**Task directions**
What number of lines in the records below hold the word "products"? Give that number alone.

Records from a data source:
──────

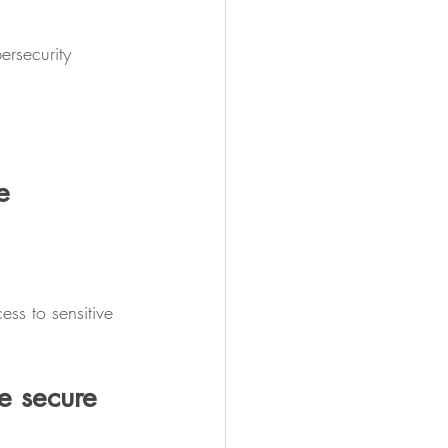
ersecurity 
e 
ss to sensitive 
e secure 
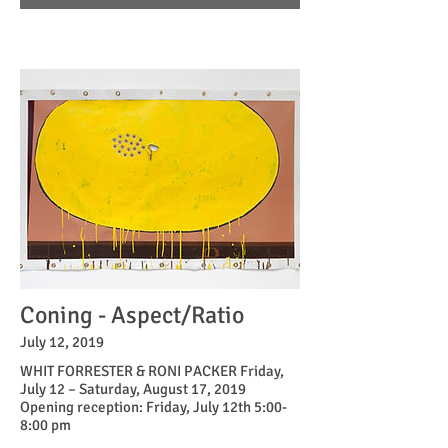
Coning - Aspect/Ratio
July 12, 2019
WHIT FORRESTER & RONI PACKER Friday,
July 12 – Saturday, August 17, 2019
Opening reception: Friday, July 12th 5:00-
8:00 pm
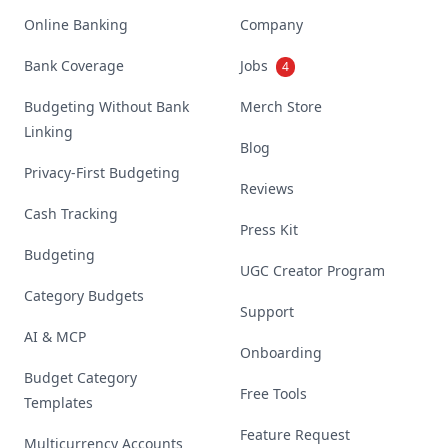
Online Banking
Company
Bank Coverage
Jobs
4
Budgeting Without Bank
Merch Store
Linking
Blog
Privacy-First Budgeting
Reviews
Cash Tracking
Press Kit
Budgeting
UGC Creator Program
Category Budgets
Support
AI & MCP
Onboarding
Budget Category
Free Tools
Templates
Feature Request
Multicurrency Accounts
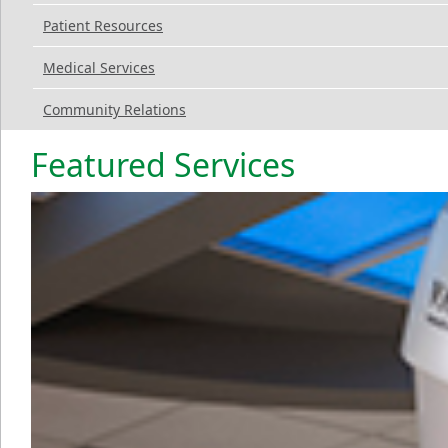
Patient Resources
Medical Services
Community Relations
Featured Services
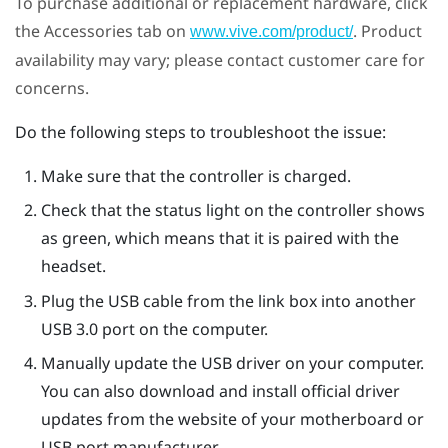
To purchase additional or replacement hardware, click
the Accessories tab on
. Product
www.vive.com/product/
availability may vary; please contact customer care for
concerns.
Do the following steps to troubleshoot the issue:
Make sure that the controller is charged.
Check that the status light on the controller shows
as green, which means that it is paired with the
headset.
Plug the USB cable from the link box into another
USB 3.0 port on the computer.
Manually update the USB driver on your computer.
You can also download and install official driver
updates from the website of your motherboard or
USB port manufacturer.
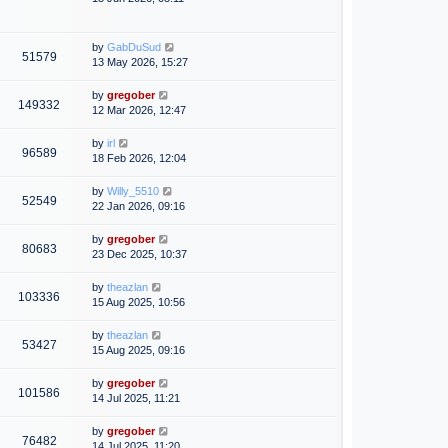
by
GabDuSud
51579
13 May 2026, 15:27
by
gregober
149332
12 Mar 2026, 12:47
by
irl
96589
18 Feb 2026, 12:04
by
Willy_5510
52549
22 Jan 2026, 09:16
by
gregober
80683
23 Dec 2025, 10:37
by
theazlan
103336
15 Aug 2025, 10:56
by
theazlan
53427
15 Aug 2025, 09:16
by
gregober
101586
14 Jul 2025, 11:21
by
gregober
76482
14 Jul 2025, 11:20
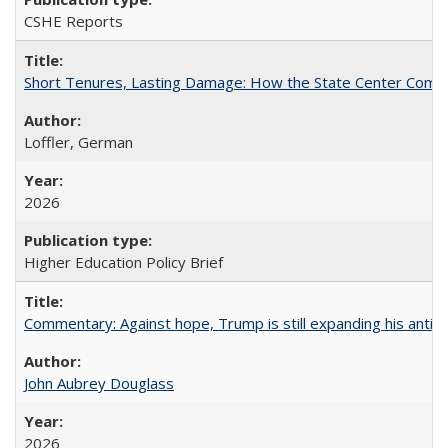
CSHE Reports
Short Tenures, Lasting Damage: How the State Center Communi
Loffler, German
2026
Higher Education Policy Brief
Commentary: Against hope, Trump is still expanding his anti-
John Aubrey Douglass
2026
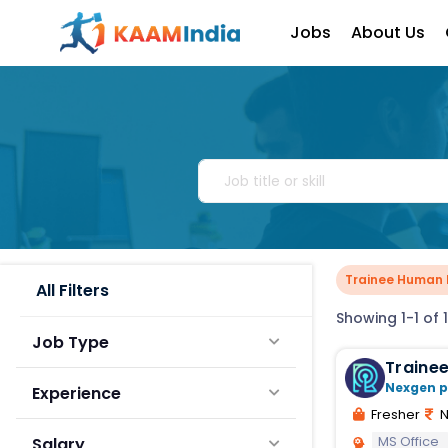
Jobs
About Us
Trainee Human 
All Filters
Showing 1-1 of 1
Job Type
Traine
Nexgen p
Experience
Fresher
N
MS Office
Salary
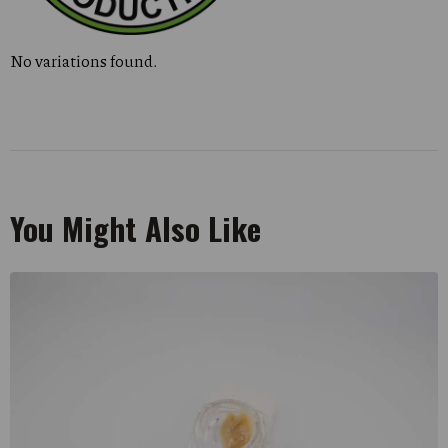
No variations found.
You Might Also Like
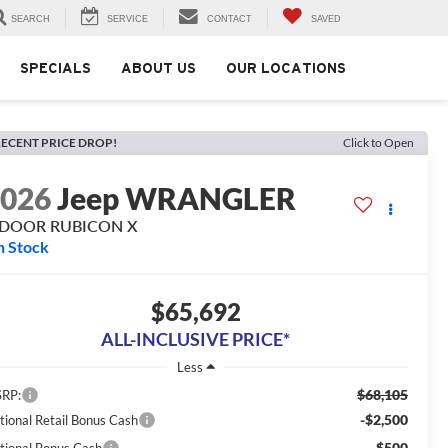
SEARCH
SERVICE
CONTACT
SAVED
SPECIALS
ABOUT US
OUR LOCATIONS
ECENT PRICE DROP!
Click to Open
2026
Jeep WRANGLER
-DOOR RUBICON X
n Stock
$65,692
ALL-INCLUSIVE PRICE*
Less
$68,105
RP:
-$2,500
tional Retail Bonus Cash
-$500
tional Bonus Cash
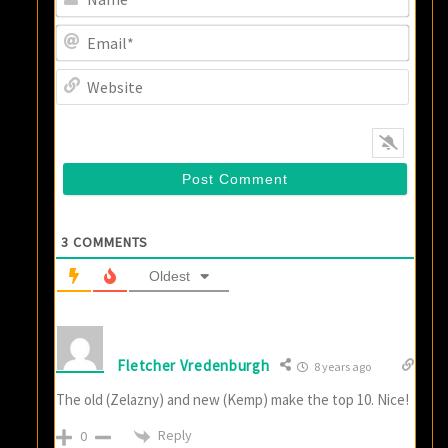
Email
Websi
3
COMMENTS
Oldest
Fletcher Vredenburgh
8 years ago
The old (Zelazny) and new (Kemp) make the top 10. Nice!
Reply
0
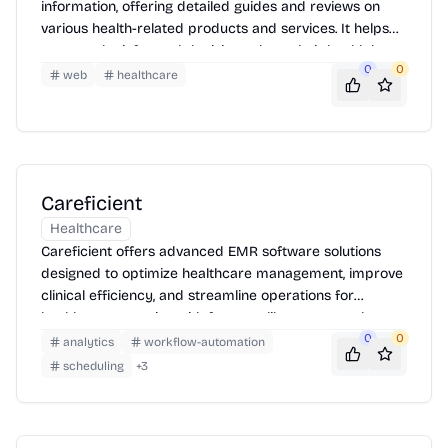
information, offering detailed guides and reviews on
various health-related products and services. It helps
users make informed decisions about their health by
0
0
providing expert-reviewed content and product
web
healthcare
comparisons.
Careficient
Healthcare
Careficient offers advanced EMR software solutions
designed to optimize healthcare management, improve
clinical efficiency, and streamline operations for
healthcare agencies with features like automated
workflows, interoperability, and compliance
0
0
analytics
workflow-automation
management.
scheduling
+
3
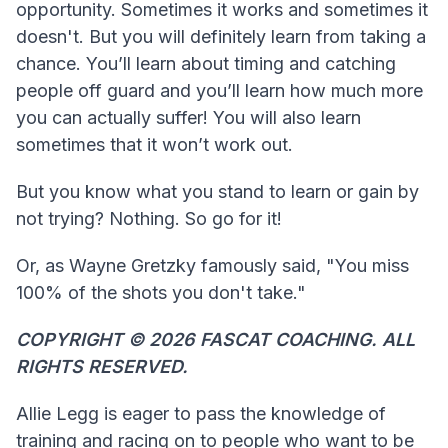
opportunity. Sometimes it works and sometimes it
doesn't. But you will definitely learn from taking a
chance. You’ll learn about timing and catching
people off guard and you’ll learn how much more
you can actually suffer! You will also learn
sometimes that it won’t work out.
But you know what you stand to learn or gain by
not trying? Nothing. So go for it!
Or, as Wayne Gretzky famously said, "You miss
100% of the shots you don't take."
COPYRIGHT ©️ 2026 FASCAT COACHING. ALL
RIGHTS RESERVED.
Allie Legg is eager to pass the knowledge of
training and racing on to people who want to be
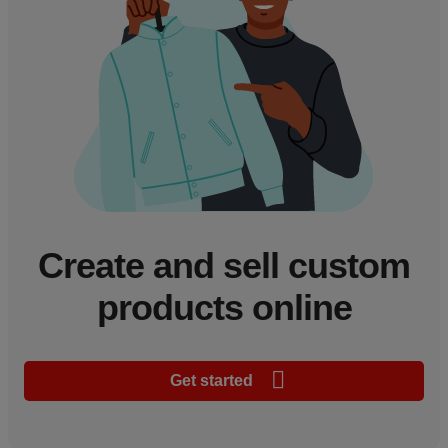
Create and sell custom
products online
Get started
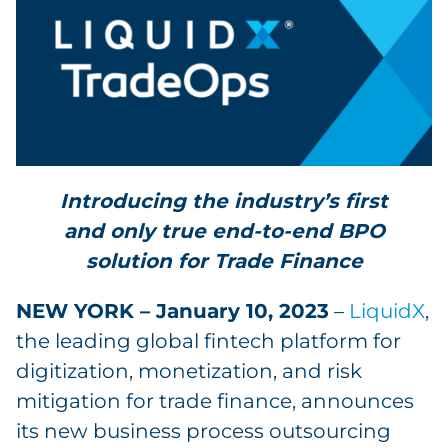
Introducing the industry’s first
and only true end-to-end BPO
solution for Trade Finance
NEW YORK – January 10, 2023
–
LiquidX
,
the leading global fintech platform for
digitization, monetization, and risk
mitigation for trade finance, announces
its new business process outsourcing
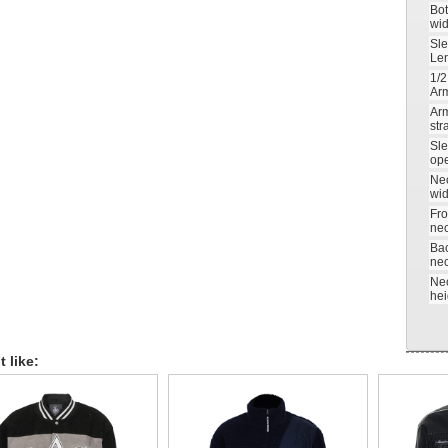
Bo
wid
Sl
Le
1/2
Ar
Ar
str
Sl
op
Ne
wid
Fro
nec
Ba
nec
Ne
hei
 like:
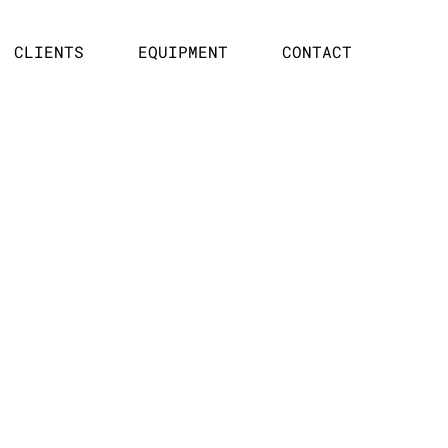
CLIENTS
EQUIPMENT
CONTACT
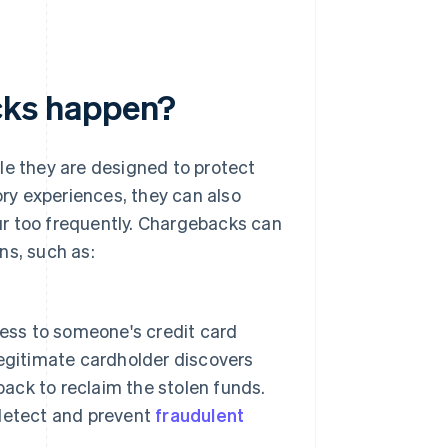
ks happen?
 they are designed to protect
ry experiences, they can also
ur too frequently. Chargebacks can
ns, such as:
cess to someone's credit card
egitimate cardholder discovers
back to reclaim the stolen funds.
detect and prevent
fraudulent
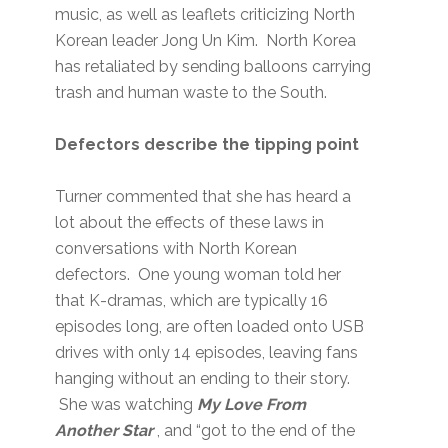
music, as well as leaflets criticizing North
Korean leader Jong Un Kim. North Korea
has retaliated by sending balloons carrying
trash and human waste to the South.
Defectors describe the tipping point
Turner commented that she has heard a
lot about the effects of these laws in
conversations with North Korean
defectors. One young woman told her
that K-dramas, which are typically 16
episodes long, are often loaded onto USB
drives with only 14 episodes, leaving fans
hanging without an ending to their story.
She was watching
My Love From
Another Star
, and “got to the end of the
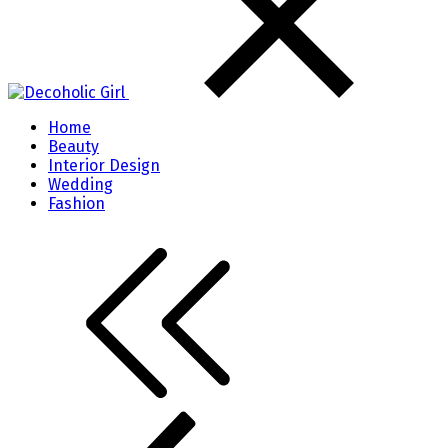
Home
Beauty
Interior Design
Wedding
Fashion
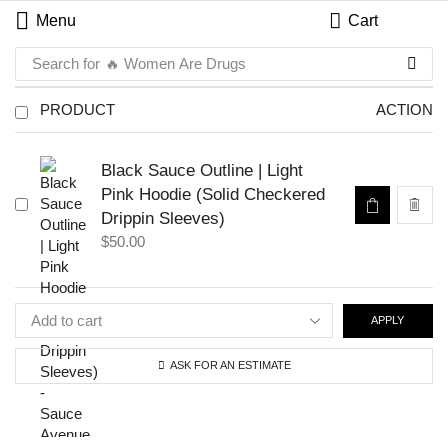
Menu
Cart
Search for
🔥 Women Are Drugs
PRODUCT
ACTION
Black Sauce Outline | Light
Pink Hoodie (Solid Checkered
Drippin Sleeves)
$
50.00
APPLY
ASK FOR AN ESTIMATE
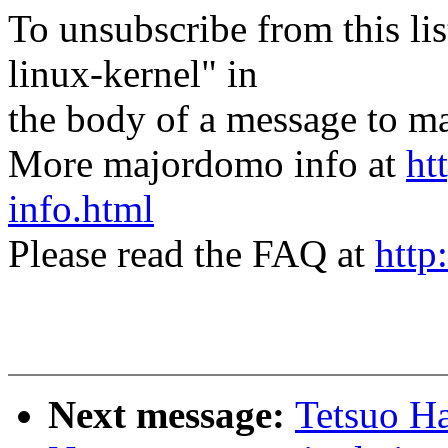
To unsubscribe from this lis
linux-kernel" in
the body of a message t
More majordomo info at
ht
info.html
Please read the FAQ at
http
Next message:
Tetsuo H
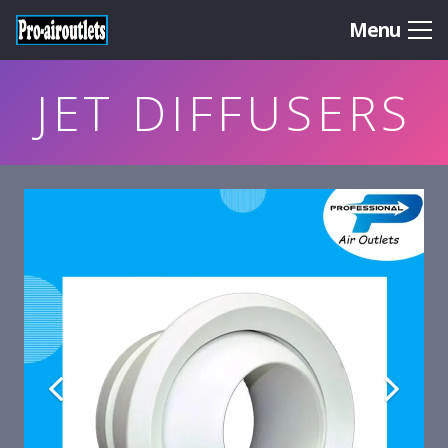
Menu
JET DIFFUSERS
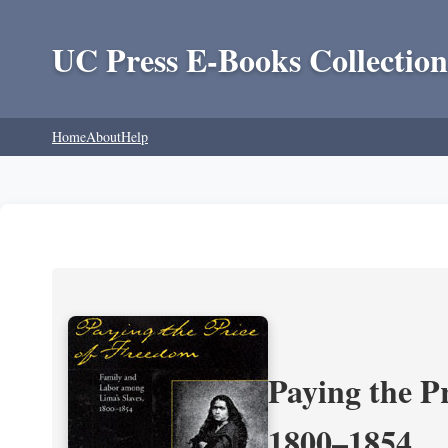
UC Press E-Books Collection
Home
About
Help
Paying the P
1800–1854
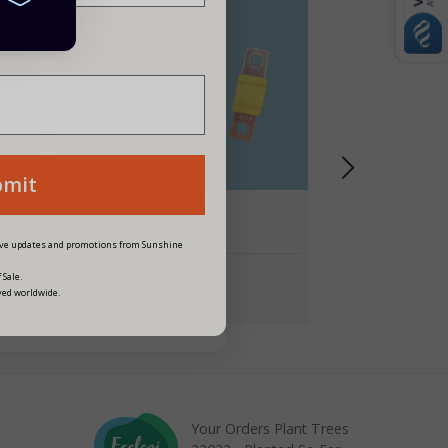
siness?
bmit
MIDI Type Fuses
30A/40A/50A/60A/80A
eive updates and promotions from Sunshine
 Sale.
£2.89
ved worldwide.
3 Points
Your Orders Plant Trees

──────

**Written solution**
2